Aim of the exercise
Once the line with "Lemon slices for garnish" is found in the material, write out that line and every later line exactly, through the end.

Records provided
--------------------------------
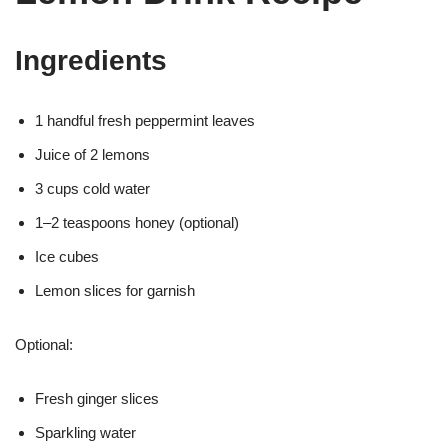
Ingredients
1 handful fresh peppermint leaves
Juice of 2 lemons
3 cups cold water
1–2 teaspoons honey (optional)
Ice cubes
Lemon slices for garnish
Optional:
Fresh ginger slices
Sparkling water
--------------------------------
Reply to the exercise
Lemon slices for garnish
Optional:
Fresh ginger slices
Sparkling water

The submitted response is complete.